I had really set him off.

“Sorry,” he said. “As you can see, this is something of a sore subject for me. Actually I’m not really sorry. I tell you what, here’s a homework assignment. Go on the website of the Library of Congress and look up the Hillsborough Record. That was the newspaper here during the period you’re interested in. Read it and see if you can find articles that include the men you’re asking about, Lynch and Berry, the Ashford School, anything that might have to do with your house. Pay attention to the advertisements on the back page, that’s a good place to get a feel for how the regular people lived. Come back in a week and we’ll talk.” He picked up his notebook and wrote a few words.

Dismissed, I thought.

“Rafe said I should be reading the old Hillsborough newspaper as well.” Aiden nodded.

As I turned to leave he said, “Just a minute, when you see Rafe tell him to come see me, I have a job for him.”

I stopped. “I have no idea when or even if I’m going to see Rafe. I don’t know how to get in touch with him. He was extremely vague on the details of his life.

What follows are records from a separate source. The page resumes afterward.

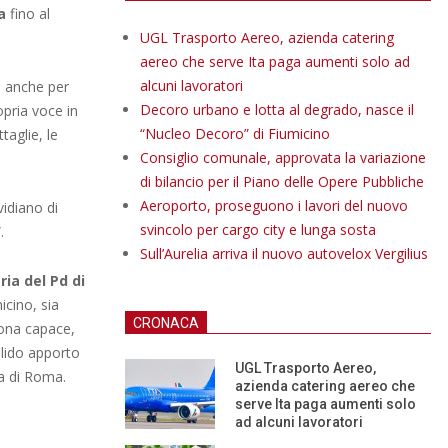
a
fino al
UGL Trasporto Aereo, azienda catering
aereo che serve Ita paga aumenti solo ad
alcuni lavoratori
 anche per
Decoro urbano e lotta al degrado, nasce il
opria voce in
“Nucleo Decoro” di Fiumicino
taglie, le
Consiglio comunale, approvata la variazione
di bilancio per il Piano delle Opere Pubbliche
Aeroporto, proseguono i lavori del nuovo
vidiano di
svincolo per cargo city e lunga sosta
.
Sull’Aurelia arriva il nuovo autovelox Vergilius
ria del Pd di
cino, sia
CRONACA
sona capace,
lido apporto
UGL Trasporto Aereo,
ia di Roma.
azienda catering aereo che
serve Ita paga aumenti solo
ad alcuni lavoratori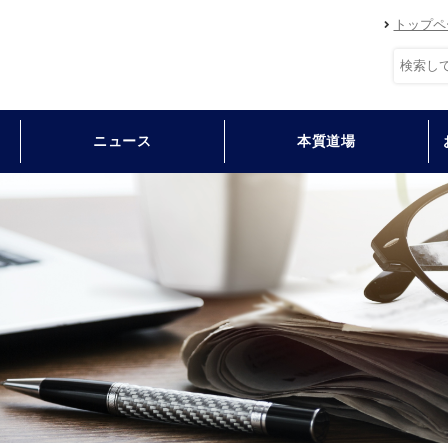
トップペ
ニュース
本質道場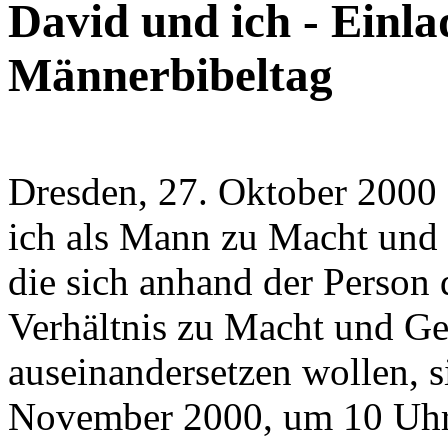
David und ich - Einl
Männerbibeltag
Dresden, 27. Oktober 2000 
ich als Mann zu Macht und 
die sich anhand der Person 
Verhältnis zu Macht und Ge
auseinandersetzen wollen, s
November 2000, um 10 Uhr 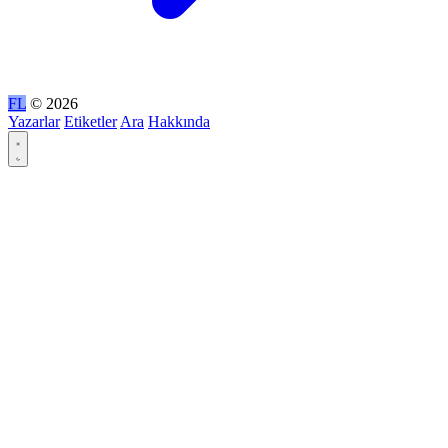
FL
© 2026
Yazarlar
Etiketler
Ara
Hakkında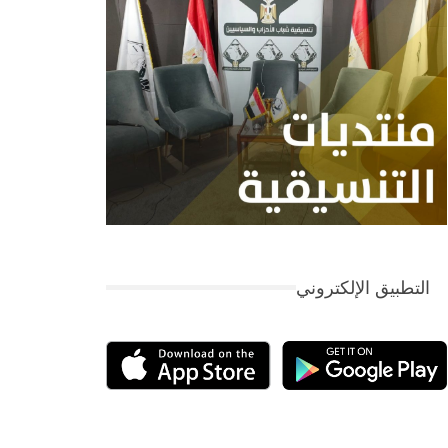
التطبيق الإلكتروني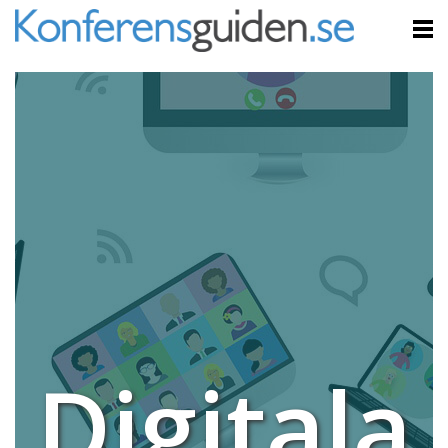
Digitala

He just kind of shows up.”

Aiden laughed. “Yeah, well, that’s our Rafe.”

 

I walked over to the Penny and ordered a catfish sandwich, which came with jalapenos, pickled green tomatoes and lettuce on a toasted roll. I love catfish sandwiches. I studied my list of drinks and ordered a Woodford Reserve. It’s a medium-to-expensive Kentucky Bourbon that I have had before. There’s a realtor in Hillsborough who’s named Woodford and he uses little airline bottles of the bourbon as kind of a calling card. He invited me over to his house one night, and I drank so many of those little bottles I should have been ashamed. I wasn’t. He hasn’t invited me back.

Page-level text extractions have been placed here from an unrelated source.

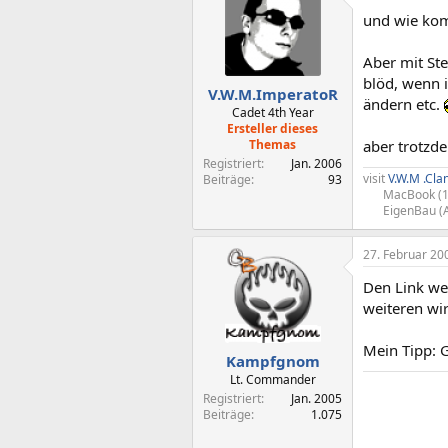
und wie kom
Aber mit Ste
blöd, wenn 
V.W.M.ImperatoR
ändern etc.
Cadet 4th Year
Ersteller dieses
Themas
aber trotzd
Registriert
Jan. 2006
visit
V.W.M .Cla
Beiträge
93
MacBook (1
EigenBau (
27. Februar 20
Den Link we
weiteren wir
Mein Tipp: 
Kampfgnom
Lt. Commander
Registriert
Jan. 2005
Beiträge
1.075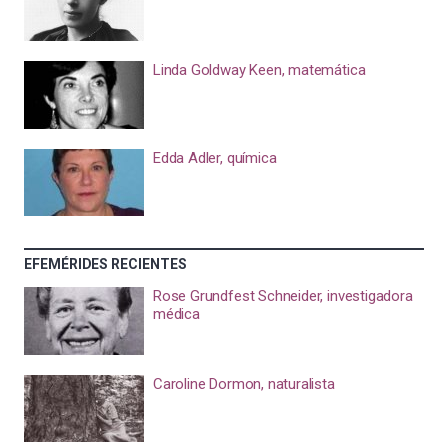
Linda Goldway Keen, matemática
Edda Adler, química
EFEMÉRIDES RECIENTES
Rose Grundfest Schneider, investigadora
médica
Caroline Dormon, naturalista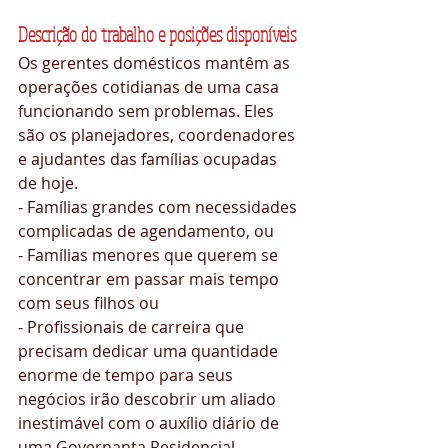
Descrição do trabalho e posições disponíveis
Os gerentes domésticos mantêm as 
operações cotidianas de uma casa 
funcionando sem problemas. Eles 
são os planejadores, coordenadores 
e ajudantes das famílias ocupadas 
de hoje. 
- Famílias grandes com necessidades 
complicadas de agendamento, ou 
- Famílias menores que querem se 
concentrar em passar mais tempo 
com seus filhos ou 
- Profissionais de carreira que 
precisam dedicar uma quantidade 
enorme de tempo para seus 
negócios irão descobrir um aliado 
inestimável com o auxílio diário de 
uma Governanta Residencial 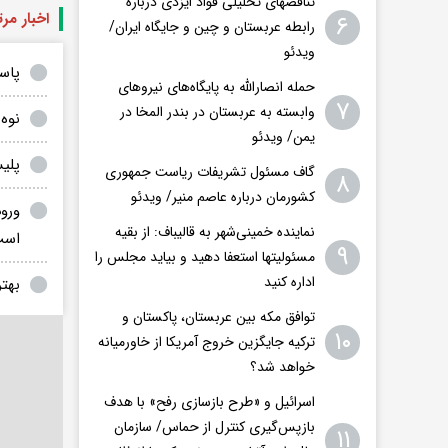
تناقضهای تحلیلی فواد ایزدی درباره
اخبار مر
۶
رابطه عربستان و چین و جایگاه ایران/
ویدئو
پاسخ
حمله انصارالله به پایگاه‌های نیروهای
۷
وابسته به عربستان در بندر المخا در
نوه
یمن/ ویدئو
پلیس
گاف مسئول تشریفات ریاست جمهوری
۸
کشورمان درباره عاصم منیر/ ویدئو
ورود
نماینده خمینی‌شهر به قالیباف: از بقیه
است
۹
مسئولیتها استعفا دهید و بیاید مجلس را
اداره کنید
بهتر
توافق مکه بین عربستان، پاکستان و
۱۰
ترکیه جایگزین خروج آمریکا از خاورمیانه
خواهد شد؟
اسرائیل و «طرح بازسازی رفح» با هدف
بازپس‌گیری کنترل از حماس/ سازمان
۱۱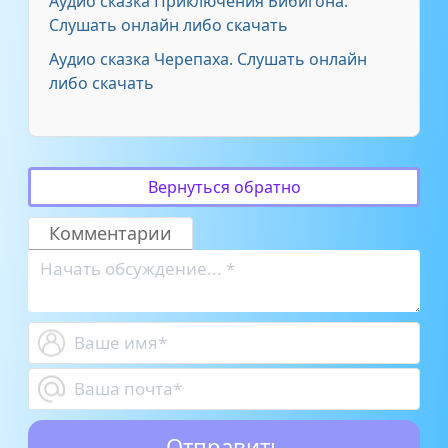
Аудио сказка Приключения Бибигона.
Слушать онлайн либо скачать
Аудио сказка Черепаха. Слушать онлайн
либо скачать
Вернуться обратно
Комментарии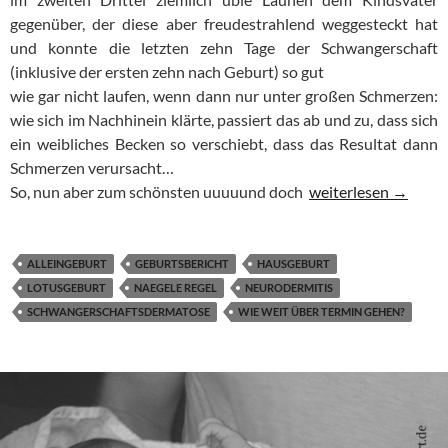
gegenüber, der diese aber freudestrahlend weggesteckt hat
und konnte die letzten zehn Tage der Schwangerschaft
(inklusive der ersten zehn nach Geburt) so gut
wie gar nicht laufen, wenn dann nur unter großen Schmerzen:
wie sich im Nachhinein klärte, passiert das ab und zu, dass sich
ein weibliches Becken so verschiebt, dass das Resultat dann
Schmerzen verursacht…
Geburtsbericht: Sel
So, nun aber zum schönsten uuuuund doch
weiterlesen
→
ALLEINGEBURT
GEBURTSBERICHT
HAUSGEBURT
LOTUSGEBURT
NAEGELE REGEL
NEURODERMITIS
SCHWANGERSCHAFTSDERMATOSE
WIE WEIT ÜBER TERMIN GEHEN?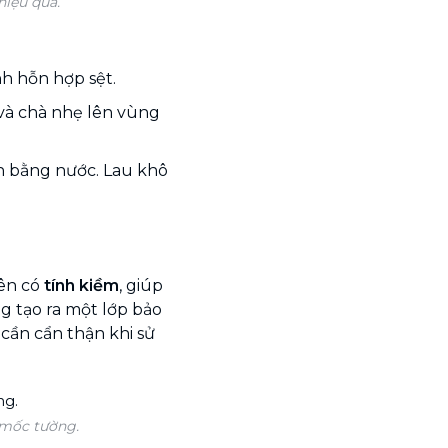
iệu quả.
nh hỗn hợp sệt.
và chà nhẹ lên vùng
ch bằng nước. Lau khô
iên có
tính kiềm
, giúp
ng tạo ra một lớp bảo
 cần cẩn thận khi sử
 mốc tường.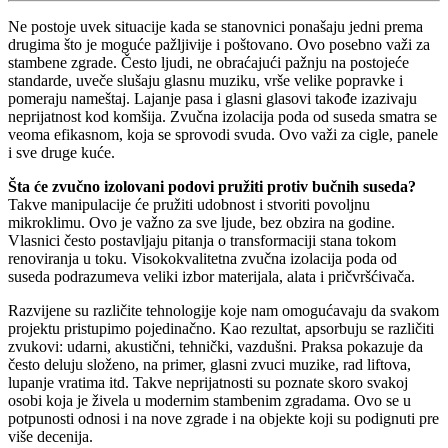
Ne postoje uvek situacije kada se stanovnici ponašaju jedni prema
drugima što je moguće pažljivije i poštovano. Ovo posebno važi za
stambene zgrade. Često ljudi, ne obraćajući pažnju na postojeće
standarde, uveče slušaju glasnu muziku, vrše velike popravke i
pomeraju nameštaj. Lajanje pasa i glasni glasovi takođe izazivaju
neprijatnost kod komšija. Zvučna izolacija poda od suseda smatra se
veoma efikasnom, koja se sprovodi svuda. Ovo važi za cigle, panele
i sve druge kuće.
Šta će zvučno izolovani podovi pružiti protiv bučnih suseda?
Takve manipulacije će pružiti udobnost i stvoriti povoljnu
mikroklimu. Ovo je važno za sve ljude, bez obzira na godine.
Vlasnici često postavljaju pitanja o transformaciji stana tokom
renoviranja u toku. Visokokvalitetna zvučna izolacija poda od
suseda podrazumeva veliki izbor materijala, alata i pričvršćivača.
Razvijene su različite tehnologije koje nam omogućavaju da svakom
projektu pristupimo pojedinačno. Kao rezultat, apsorbuju se različiti
zvukovi: udarni, akustični, tehnički, vazdušni. Praksa pokazuje da
često deluju složeno, na primer, glasni zvuci muzike, rad liftova,
lupanje vratima itd. Takve neprijatnosti su poznate skoro svakoj
osobi koja je živela u modernim stambenim zgradama. Ovo se u
potpunosti odnosi i na nove zgrade i na objekte koji su podignuti pre
više decenija.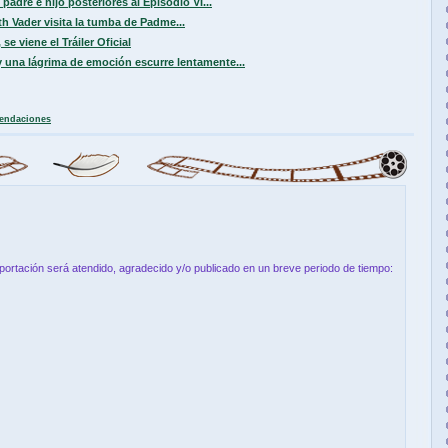
padre e hijo posteriores al Episodio VI...
h Vader visita la tumba de Padme...
se viene el Tráiler Oficial
 una lágrima de emoción escurre lentamente...
endaciones
aportación será atendido, agradecido y/o publicado en un breve periodo de tiempo: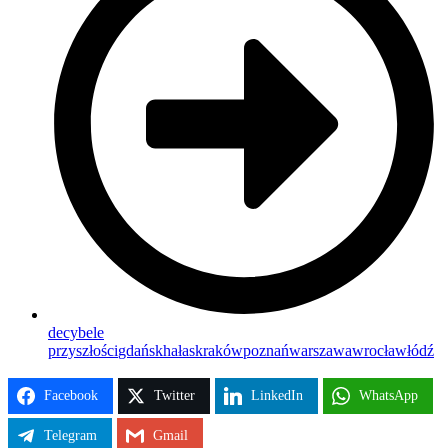
decybele
przyszłości
gdańsk
hałas
kraków
poznań
warszawa
wrocław
łódź
Facebook
Twitter
LinkedIn
WhatsApp
Telegram
Gmail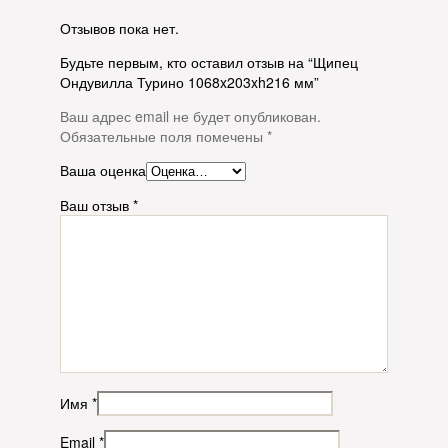
Отзывов пока нет.
Будьте первым, кто оставил отзыв на “Щипец
Ондувилла Турино 1068x203xh216 мм”
Ваш адрес email не будет опубликован.
Обязательные поля помечены
*
Ваша оценка
Ваш отзыв
*
Имя
*
Email
*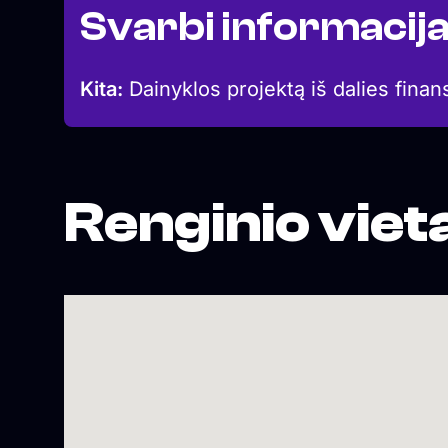
Svarbi informacij
Kita:
Dainyklos projektą iš dalies finan
Renginio viet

I looked the distillery up on my cell phone while I was sitting there and found it was/is one of the oldest in the US having been founded in 1780. The distillery building still in use was built in 1838, so this whiskey was probably pretty much like what they were drinking back when they were dragging my house onto the lot and covering up graves. I added to my research chores trying to find out how whiskeys differ today from back then. While I ate my catfish and French fries I thought about my meeting with historian Aiden Mann and how I was now headed down a road that was beginning to feel like I was working on a dissertation.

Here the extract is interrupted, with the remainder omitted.